Meanwhile, it’s all but inevitable that at times the four black Americas will rub up against one another, and the points of
contact may chafe. There is already friction between the immigrant Emergent and the Abandoned, who complain of being exploited by immigrant-black-owned businesses just as they once complained about neighborhood stores whose proprietors were white, Jewish, or Korean. The Mainstream have long whispered their disapproval of how Emergent immigrants were taking—or, to be honest, winning—college admissions slots that some believe should go to the native-born.
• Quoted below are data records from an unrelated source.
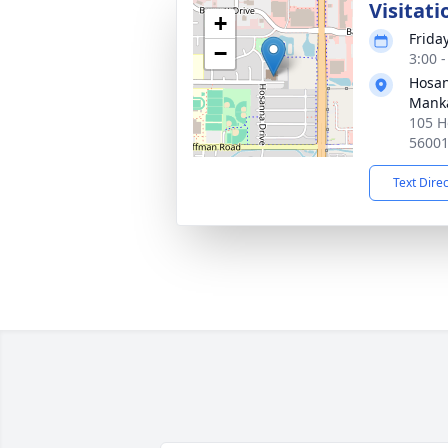
Visitati
+
Frida
−
3:00 
Hosan
Mank
105 H
5600
Text Dire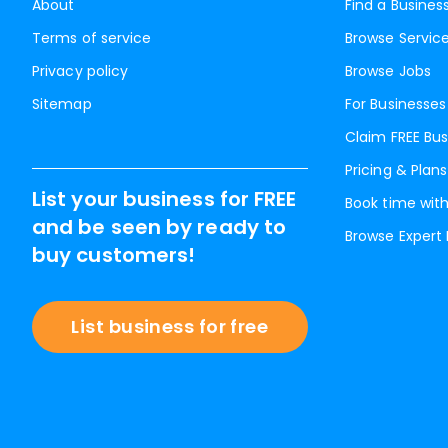
About
Find a Busines
Terms of service
Browse Servic
Privacy policy
Browse Jobs
Sitemap
For Businesses
Claim FREE Bus
Pricing & Plans
List your business for FREE
Book time with
and be seen by ready to
Browse Expert
buy customers!
List business for free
Now, increasingly, those objections are being spoken out loud.

The biracial Emergent have the advantage of straddling two worlds—but also the disadvantage of being able to reject neither. Those who embrace African American identity with no reservation, as President Obama did, are in turn embraced warmly by the other black Americas. Those who have more difficulty composing a coherent racial self are viewed with a certain cool ambiguity.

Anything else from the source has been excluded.